Luis Hernández Cruz

Luis Hernández Cruz is an essential figure in the development of Puerto Rican art in the second half of the twentieth century. He has been the pioneer of abstract art in Puerto Rico and one of the most important representatives of abstraction in Latin America. 

Painter, sculptor, printmaker, and teacher. Hernández Cruz studied at the University of Puerto Rico under Cristóbal Ruiz and obtained a master of fine arts from the American University in Washington, D.C.  He has taught at the Puerto Rico School of Plastic Arts and at the University of Puerto Rico, where he also directed the Museum of Anthropology and History. After a brief, early insistence on geometry as an essential element in his art (1966–1968), his work developed into a more organic abstraction during the seventies and eighties, although it then gradually returned to a pure geometrical abstraction in the nineties.
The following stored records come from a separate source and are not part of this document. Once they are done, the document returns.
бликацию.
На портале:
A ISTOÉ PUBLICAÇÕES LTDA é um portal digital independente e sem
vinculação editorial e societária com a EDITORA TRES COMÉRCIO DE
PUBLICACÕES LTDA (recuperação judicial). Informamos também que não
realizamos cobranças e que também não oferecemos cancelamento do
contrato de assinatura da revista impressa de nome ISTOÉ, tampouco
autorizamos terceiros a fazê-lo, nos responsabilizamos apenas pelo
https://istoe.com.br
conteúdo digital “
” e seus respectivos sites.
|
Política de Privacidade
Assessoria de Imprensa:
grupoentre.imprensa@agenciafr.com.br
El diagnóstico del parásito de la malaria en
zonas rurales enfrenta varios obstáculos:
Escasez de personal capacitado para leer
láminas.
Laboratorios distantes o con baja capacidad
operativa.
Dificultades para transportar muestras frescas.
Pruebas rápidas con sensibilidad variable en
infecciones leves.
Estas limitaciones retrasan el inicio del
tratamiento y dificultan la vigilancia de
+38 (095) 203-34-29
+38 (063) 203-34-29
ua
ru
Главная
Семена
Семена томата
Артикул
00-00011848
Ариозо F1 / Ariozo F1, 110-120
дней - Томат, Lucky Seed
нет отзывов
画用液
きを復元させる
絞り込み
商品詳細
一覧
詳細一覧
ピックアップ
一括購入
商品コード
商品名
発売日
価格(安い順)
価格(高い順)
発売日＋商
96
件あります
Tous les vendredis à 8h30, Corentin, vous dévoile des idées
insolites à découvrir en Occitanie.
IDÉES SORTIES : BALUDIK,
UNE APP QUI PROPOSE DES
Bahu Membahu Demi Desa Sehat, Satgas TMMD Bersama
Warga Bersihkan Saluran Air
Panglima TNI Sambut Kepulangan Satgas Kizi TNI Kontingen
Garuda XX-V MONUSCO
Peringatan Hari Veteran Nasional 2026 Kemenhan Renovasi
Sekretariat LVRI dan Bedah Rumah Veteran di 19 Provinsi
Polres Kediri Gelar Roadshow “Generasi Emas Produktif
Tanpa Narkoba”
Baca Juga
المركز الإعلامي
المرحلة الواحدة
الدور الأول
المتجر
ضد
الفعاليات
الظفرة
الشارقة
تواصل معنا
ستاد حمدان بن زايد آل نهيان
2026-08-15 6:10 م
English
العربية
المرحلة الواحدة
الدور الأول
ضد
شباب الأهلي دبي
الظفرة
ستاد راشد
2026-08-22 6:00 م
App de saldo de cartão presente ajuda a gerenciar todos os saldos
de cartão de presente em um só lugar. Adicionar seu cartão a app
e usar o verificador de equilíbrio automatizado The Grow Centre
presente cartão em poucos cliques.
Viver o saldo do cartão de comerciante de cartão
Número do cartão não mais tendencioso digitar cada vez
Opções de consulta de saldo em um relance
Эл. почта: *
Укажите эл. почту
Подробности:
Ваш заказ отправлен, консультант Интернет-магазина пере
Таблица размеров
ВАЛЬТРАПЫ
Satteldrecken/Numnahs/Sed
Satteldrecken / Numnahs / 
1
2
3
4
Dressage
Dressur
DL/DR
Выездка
Recently he has also explored more lyrical, less rigidly abstract elements. One element that has distinguished his work throughout his career is his masterly use of color.

 

“My works are not preconceived, they are a challenge, since I don’t’ know what will emerge from the canvas. As the handwriting of a teenager changes with time, thus changes the color as it is applied, retaining only the idea of color. The shades from the diverse colors start invading the canvas or paper, and start turning into something subjective; it’s the artist’s ultimate moment, when, aside from technique, feels he’s creating something his own. And almost unconsciously, the artist knows when he has reached the final stage of his work, and declares it finished.